Faro de Playa Lago, Costa da Morte, Muxia, Galicia, Spain
© Carlos Fernandez/Getty Image
The Coast of Death. International Lighthouse Weekend
This solemn beacon set atop a rocky outcropping is in a country usually associated with sand and sun, making this a side of Spain many do not often see. We're looking out at the sea on the Costa da Morte, or Coast of Death, a nasty name for an equally nasty (but beautiful!) stretch of Galician coastline in the extreme northwest of Spain. We're featuring Costa da Morte during International Lighthouse Weekend because mariners are never happier to see a lighthouse than when they're sailing this coast, known as the Bermuda Triangle of the Eastern Atlantic.
The Costa da Morte is known for its lighthouses, like this one, called Faro de Playa Lago, one of many strung along 125 miles of coast from Finisterre in the south to Malpica in the north. As a devourer of ships, the Costa da Morte is prolific. Since the 14th century, more than 600 shipwrecks costing thousands of lives have been documented. The rocky Costa da Morte faces the open North Atlantic and takes the brunt of big ocean swells. Deep waters turn to shallow waters quickly near this rocky cliff-strewn coast, known for its strong currents and hidden rocks. The fog can roll in quickly. Storms form frequently. And hurricane-force winds are not uncommon.

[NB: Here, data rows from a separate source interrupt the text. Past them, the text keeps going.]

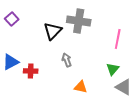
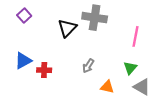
gray arrow: (67, 60) -> (88, 66), moved, turned -128
orange triangle: (81, 87) -> (107, 87), moved

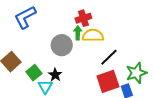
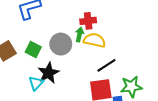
green square: (34, 73) -> (33, 50), moved, turned -35
black star: (55, 75) -> (48, 73), size x1.5

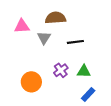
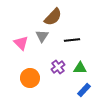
brown semicircle: (56, 18) -> (53, 17), turned 138
pink triangle: (22, 26) -> (21, 43), moved, turned 49

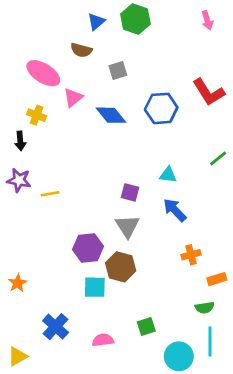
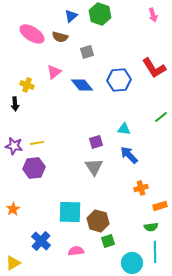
pink ellipse: (43, 73) -> (32, 34), moved
purple star: (19, 180) -> (14, 146), moved
purple square: (130, 192) -> (96, 142), turned -32
purple hexagon: (88, 248) -> (34, 168), moved
brown hexagon: (121, 267) -> (98, 221), moved
cyan square: (95, 287) -> (70, 212), size x1.4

Cool, rainy, and rocky, the Galicia region of Spain is more 'Lord of the Rings' than Club Med. To visit the lighthouses of Costa da Morte, you can walk a trail appropriately called Camino dos Faros (Road of the Lighthouses). While satellite technology and electronic instruments have vastly changed how safely we can now navigate the seas, lighthouses are still vital to boating and the maritime industry. Plus, they're just darn good-looking.